As a stress test, I have a repo with 542,247 images in it and wanted to add metadata to a data source. I ran the following code from a Jupyter notebook:

# Set up DagsHub
import os
os.environ["DAGSHUB_CLIENT_HOST"] = "https://test.dagshub.com"

from dagshub.data_engine.model import datasources

repo = "yonomitt/LAION-Aesthetics-V2-6.5plus"
image_root = "data"
    ds = datasources.get_datasource(repo=repo, name="images")
    ds = datasources.create_from_repo(repo=repo, name="images", path=image_root)

# Imports
from tqdm import tqdm

# Add metadata
annotations_file = 'labels.tsv'

with ds.metadata_context() as ctx, open(annotations_file) as f:
    for row in tqdm(f.readlines()):
        image, caption, score = row.split('\t')[:3]
        ctx.update_metadata(image, {'caption': caption, 'score': score})

The first time I ran this, it never returned (I waited several hours).
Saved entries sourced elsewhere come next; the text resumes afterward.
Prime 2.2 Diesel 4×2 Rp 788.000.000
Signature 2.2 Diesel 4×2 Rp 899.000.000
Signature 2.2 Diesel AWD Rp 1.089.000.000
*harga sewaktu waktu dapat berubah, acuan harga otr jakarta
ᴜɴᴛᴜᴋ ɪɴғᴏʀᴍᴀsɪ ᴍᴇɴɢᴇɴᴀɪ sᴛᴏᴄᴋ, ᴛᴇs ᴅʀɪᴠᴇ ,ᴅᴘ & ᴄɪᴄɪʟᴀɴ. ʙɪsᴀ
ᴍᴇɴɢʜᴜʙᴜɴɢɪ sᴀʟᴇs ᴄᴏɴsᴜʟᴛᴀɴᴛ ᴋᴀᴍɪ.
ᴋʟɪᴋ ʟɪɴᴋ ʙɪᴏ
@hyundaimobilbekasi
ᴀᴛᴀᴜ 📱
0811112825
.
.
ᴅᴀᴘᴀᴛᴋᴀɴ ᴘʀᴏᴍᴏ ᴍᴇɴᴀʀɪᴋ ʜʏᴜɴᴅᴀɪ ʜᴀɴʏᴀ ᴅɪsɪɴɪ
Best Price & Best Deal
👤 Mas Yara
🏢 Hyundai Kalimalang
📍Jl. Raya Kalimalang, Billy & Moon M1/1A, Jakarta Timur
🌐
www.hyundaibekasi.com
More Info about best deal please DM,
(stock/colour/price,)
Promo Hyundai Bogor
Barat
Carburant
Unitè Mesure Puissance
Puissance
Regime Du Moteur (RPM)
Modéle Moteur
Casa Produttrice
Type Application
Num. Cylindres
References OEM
The second time, I got a 502:

100%|█████████████████████████████████████████████████████████████████████████████████████████████████████████████████████████████████████████████████████████████████████████████████████████████████████████████████████████████████████████████| 542247/542247 [00:01<00:00, 342020.81it/s]
TransportServerError: 502 Server Error: Bad Gateway for url: https://test.dagshub.com/api/v1/repos/yonomitt/LAION-Aesthetics-V2-6.5plus/data-engine/graphql

The labels.tsv file can be found here: https://dagshub.com/DagsHub-Datasets/LAION-Aesthetics-V2-6.5plus/src/main/data/labels.tsv

And has 542,247 rows.

The workaround was to batch the metadata uploads:

annotations_file = 'labels.tsv'

all_metadata = []
with open(annotations_file) as f:
    for row in tqdm(f.readlines()):
        image, caption, score = row.split('\t')[:3]
    all_metadata.append((image, {'caption': caption[:255], 'score': score}))

total = len(all_metadata)

batch = 1000
for start in tqdm(range(0, total, batch)):
    data = all_metadata[start:start+batch]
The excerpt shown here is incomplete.